Activity –
Check every line below, and copy those that include "использовать".

Extracted page text data
+++++

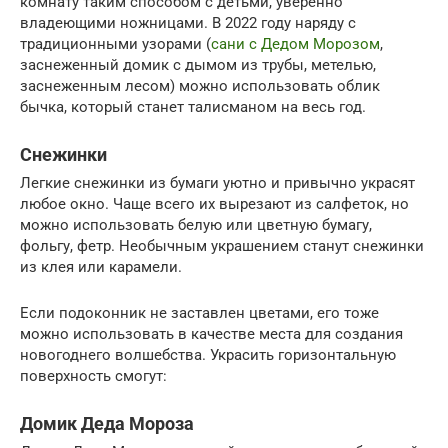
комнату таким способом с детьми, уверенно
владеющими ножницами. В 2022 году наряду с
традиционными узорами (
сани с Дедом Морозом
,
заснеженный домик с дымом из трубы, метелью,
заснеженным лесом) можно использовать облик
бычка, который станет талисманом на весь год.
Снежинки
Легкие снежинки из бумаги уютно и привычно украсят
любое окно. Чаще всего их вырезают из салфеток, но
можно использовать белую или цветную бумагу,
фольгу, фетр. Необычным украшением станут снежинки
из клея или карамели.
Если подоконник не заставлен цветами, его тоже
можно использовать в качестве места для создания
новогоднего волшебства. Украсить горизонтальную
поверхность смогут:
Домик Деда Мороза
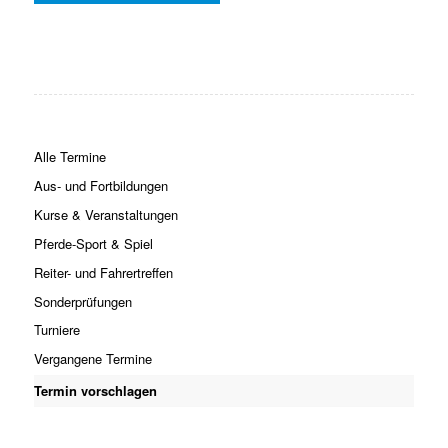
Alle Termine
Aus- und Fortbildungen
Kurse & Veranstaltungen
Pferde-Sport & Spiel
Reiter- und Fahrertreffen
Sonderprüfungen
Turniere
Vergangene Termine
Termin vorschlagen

+++++

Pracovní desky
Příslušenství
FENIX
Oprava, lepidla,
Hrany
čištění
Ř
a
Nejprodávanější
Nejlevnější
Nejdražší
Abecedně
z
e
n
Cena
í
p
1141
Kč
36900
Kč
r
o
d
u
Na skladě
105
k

+++++

Written reply –
заснеженным лесом) можно использовать облик
можно использовать белую или цветную бумагу,
можно использовать в качестве места для создания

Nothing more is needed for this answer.